Geek Culture
Published in

Geek Culture

Detailed Explanation of Panel Data — How to identify Balanced and unbalanced Panel Data.

Photo by ThisIsEngineering from Pexels

A panel dataset is referred to as longitudinal data or cross-sectional time-series dataset, which, ideally, provides repeated measurements of a certain number of variables over a period on observed units, such as individuals, households, firms, cities, and states.

Time-series and cross-sectional data can be thought of as special cases of panel data that are in one dimension only. Time series can be described as a collection of observations for a single entity at different time intervals and cross-sectional data as a collection of observations for multiple entities at a single point in time.

To identify to which category the dataset belongs (that is panel data, time series, or cross-sectional ) is to find out an identifier that uniquely distinguishes one data record from the other records. If the identifier is a time data field then the data set belongs to time series. Whereas if the data records can be uniquely identified with time data filed and along with an identifier that is non-time related like employee id, student id, airline code, firm code, country code, etc then the data set is panel data. If the data records can be uniquely identified with the non-time identifier, then the data set is cross-sectional data.

In a panel dataset, the number of repeated measurements on the same variables on the same population or sample can be as small as two. A panel data is easily conceptualized as a three-dimensional structure for each variable: the vertical dimension as time and the horizontal dimension as multiple observations for each variable.

Here I am taking a panel data set that is used to predict the cost for U.S. Airlines that contains 5 predictors and 1 response and the dataset can be downloaded from here. It has a total of 90 observations on 6 airline firms for a period of 15 Years (1970–1984).
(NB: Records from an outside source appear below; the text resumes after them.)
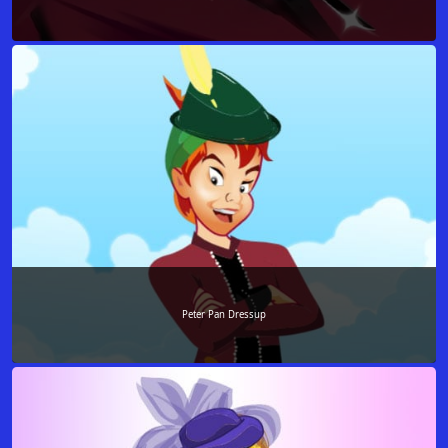
Peter Pan Dressup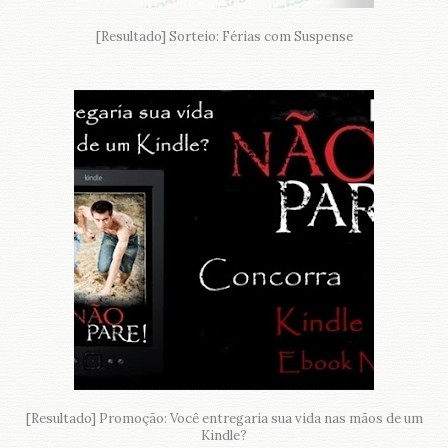
[Resultado] Sorteio: Férias com Suspense
[Resultado] Promoção: Você entregaria sua vida nas mãos de um
Kindle?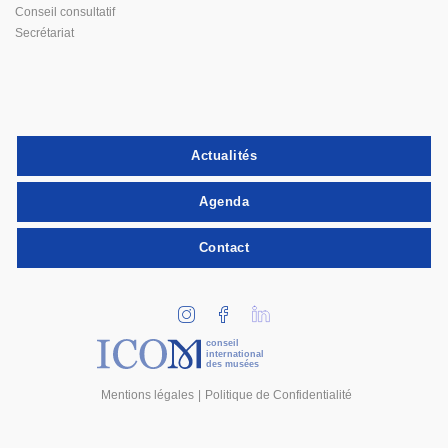
Conseil consultatif
Secrétariat
Actualités
Agenda
Contact
conseil
international
des musées
Mentions légales
Politique de Confidentialité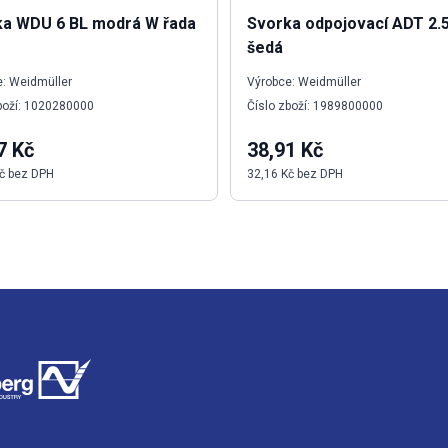
ka WDU 6 BL modrá W řada
Svorka odpojovací ADT 2.
šedá
: Weidmüller
Výrobce: Weidmüller
boží: 1020280000
Číslo zboží: 1989800000
7 Kč
38,91 Kč
č bez DPH
32,16 Kč bez DPH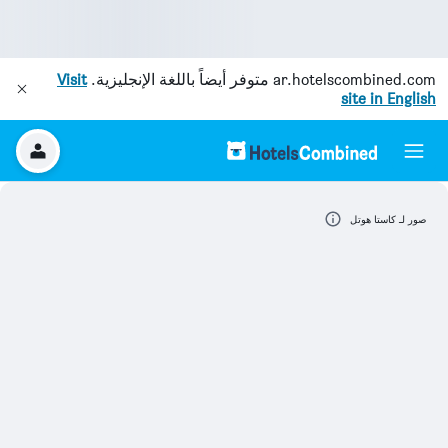
ar.hotelscombined.com
متوفر أيضاً باللغة الإنجليزية.
Visit
site in English
صور لـ كاستا هوتل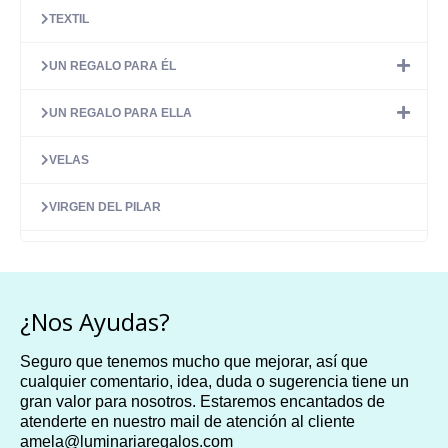
TEXTIL
UN REGALO PARA ÉL
UN REGALO PARA ELLA
VELAS
VIRGEN DEL PILAR
¿Nos Ayudas?
Seguro que tenemos mucho que mejorar, así que
cualquier comentario, idea, duda o sugerencia tiene un
gran valor para nosotros. Estaremos encantados de
atenderte en nuestro mail de atención al cliente
amela@luminariaregalos.com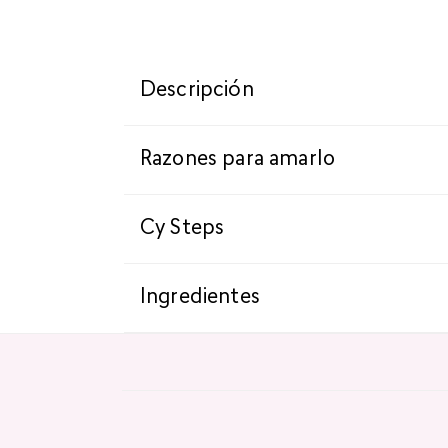
Descripción
Razones para amarlo
Cy Steps
Ingredientes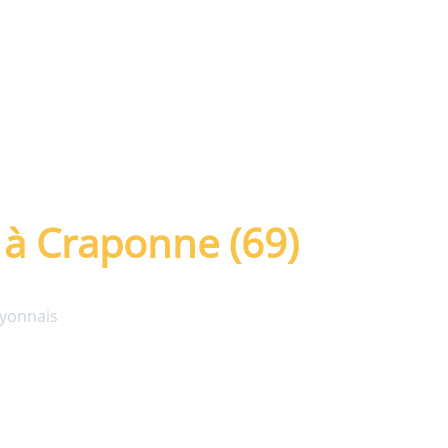
|
r à Craponne
lyonnais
The snippet of the first 9 records of DataSet

Predictors

I (Airline): I indicate different airline firms and here we are having 6 airline firms from 1 to 6.

We can validate the unique values of the airline firm by using the UNIQUE() function. Here the number of observations is 90, which starts from the 2nd row to ends in the 91st row. So we can use function as below

To identify the unique value of the airline firms

The result contains values from 1 to 6, so we confirm the dataset has only values from 1 to 6 for the airline firm.

T (Year): T indicates the year for which cross-sectional data is being observed. Here the duration of T is from 1970 -1984 i.e., for 15 years.

The number of years of the dataset can be also be validated as airline firm, I.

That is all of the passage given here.